Una guarida con organito
EL ICAIC ERA, ni más ni menos, el refugio donde los dos pioneros del nuevo canto latinoamericano en la isla -Silvio y Pablo, que adquirieron su primera fama en cafés juveniles, tocando y cantando los temas de fervor patrio que por entonces componían-, lograron dejar de ser unos viles guitarreros trashumantes para contar con un estudio de grabación y algunos instrumentos electrónicos, entre ellos un órgano melódico, al estilo de Ligth my fire, del que podría escribirse, lo ha dicho Maru Enríquez, un tomo completo.
PARA LOS ORTODOXOS de la vieja trova cubana, la música clásica de las Antillas, esos grandes maestros que habían dictado la cátedra del mejor bolero del mundo en La Habana, Puerto Rico, Santo Domingo, Mérida y Veracruz, las baladas que hacían aquellos muchachos -que por lo demás corrían el peligro de ser acusados de "contrarrevolucionarios" porque les gustaban los Beatles y los "efectos especiales", en señal, quizá, de que a la mejor también consumían drogas sicodélicas- eran simple y sencillamente un sacrilegio. Por eso trabajan arrimados a una escuela de cine y no a un conservatorio.

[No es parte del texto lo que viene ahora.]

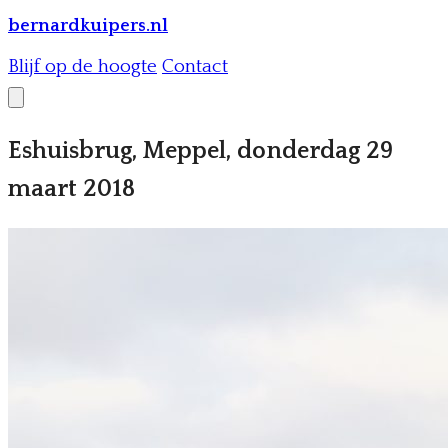
bernardkuipers.nl
Blijf op de hoogte
Contact
Eshuisbrug, Meppel, donderdag 29
maart 2018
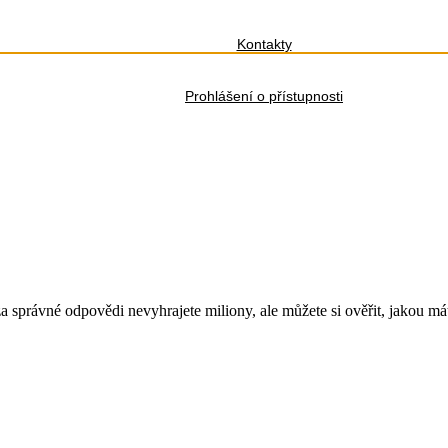
Kontakty
Prohlášení o přístupnosti
za správné odpovědi nevyhrajete miliony, ale můžete si ověřit, jakou má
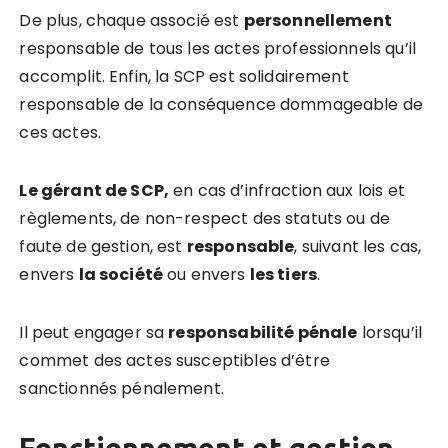
De plus, chaque associé est
personnellement
responsable de tous les actes professionnels qu’il
accomplit. Enfin, la SCP est solidairement
responsable de la conséquence dommageable de
ces actes.
Le gérant de SCP,
en cas d’infraction aux lois et
règlements, de non-respect des statuts ou de
faute de gestion, est
responsable
, suivant les cas,
envers
la société
ou envers
les tiers
.
Il peut engager sa
responsabilité pénale
lorsqu’il
commet des actes susceptibles d’être
sanctionnés pénalement.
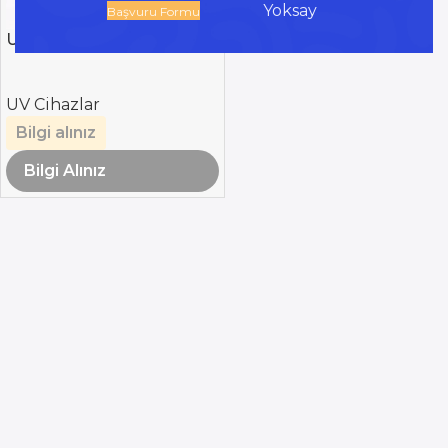
Yoksay
Başvuru Formu
UvcSafeAirEco 50
UV Cihazlar
Bilgi alınız
Bilgi Alınız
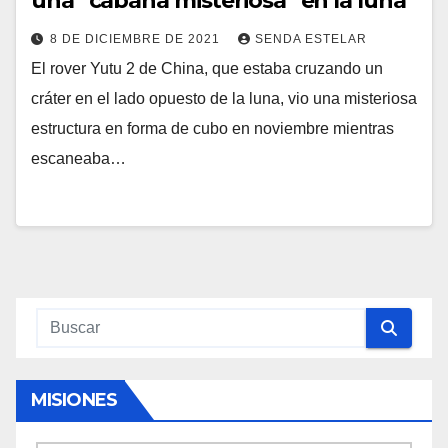
una “cabaña misteriosa” en la luna
8 DE DICIEMBRE DE 2021
SENDA ESTELAR
El rover Yutu 2 de China, que estaba cruzando un
cráter en el lado opuesto de la luna, vio una misteriosa
estructura en forma de cubo en noviembre mientras
escaneaba…
MISIONES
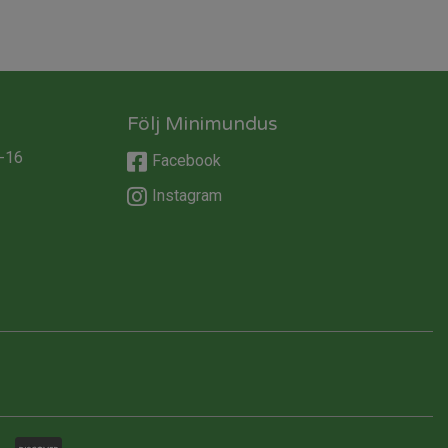
Följ Minimundus
-16
Facebook
Instagram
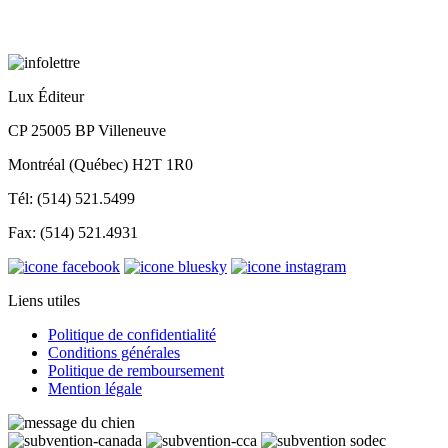
Lux Éditeur
CP 25005 BP Villeneuve
Montréal (Québec) H2T 1R0
Tél: (514) 521.5499
Fax: (514) 521.4931
Liens utiles
Politique de confidentialité
Conditions générales
Politique de remboursement
Mention légale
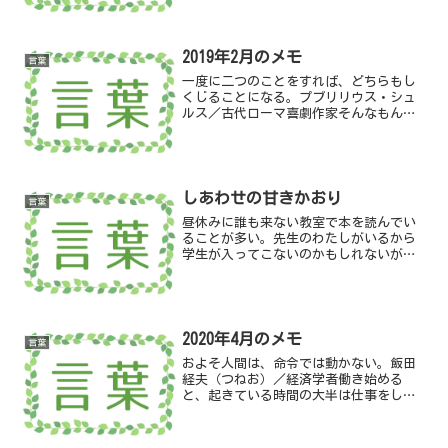
2019年2月のメモ
言葉
一度に二つのことをすれば、どちらもし
くじることになる。プブリリウス・シュ
ルス／古代ローマ喜劇作家そんなもん誰
もほしがっていない。家で作れるラーメ
ンがあったらええなと思ってる奴が、世
の中にどれぐらいおんねん安藤百福（も
もふく）の友人時代が求め...
しあわせの甘きかおり
言葉
昼休みに誰も来ない教室で本を読んでい
ることが多い。先生のわたしがいるから
学生が入ってこないのかもしれないが、
静かで気に入っている場所だ。その部屋
から見えるアパートは新築で、どの窓に
もカーテンが掛かっているところからす
ると、満員御礼のようだ。...
2020年4月のメモ
言葉
およそ人間は、命令では動かない。飯田
経夫（つねお）／経済学者働き始める
と、起きている時間の大半は仕事をして
過ごすようになります。どうせ仕事をす
るなら、好きなことを仕事にした方がで
きるようになるだろうと思うでしょう。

EN ESAS CLANDESTINAS circunstancias surgió el Grupo de Experimentación Sonora, al que se agregarían el recién finado Noel Nicola, Sergio Vitier, Emiliano Salvador, Pablo Menéndez, Norberto Carrillo, Leoginaldo Pimentel y desde luego Sara González, y allí nació la leyenda. Los discos de Silvio y de Pablo iban a convertirse en producto masivo de exportación y en importante fuente de divisas internacionales, por no hablar de su impronta en la formación sentimental de varias generaciones latinoamericanas.
HOMBRE SENCILLO, DESPRENDIDO, solidario y generoso, Silvio Rodríguez sufrió una vez un contratiempo que lo deprimió varias semanas. En alguna gira por el mundo -tampoco es que viajara a todas partes, más allá de México, la Unión Soviética, algún país socialista europeo, o alguna colonia africana en proceso de liberación nacional-, acababa de comprarse un pantalón de mezclilla, de marca o modelo "unicornio", y alguien al parecer se lo robó, o él mismo tuvo que dejarlo en casa de una muchacha para escapar de un marido celoso, o... Misterio. Nunca lo pudo recuperar. Y era tal su pena que, en el estudio de su casa, con la botella de ron por un lado y la guitarra por el otro, compuso uno de sus éxitos más aclamados: "Mi unicornio azul/ ayer se me perdió...". ¿Por qué acordarse ahora de estas cosas? Imágenes, estampas, rostros que volvió a sacar a flote la temprana muerte de Noel Nicola.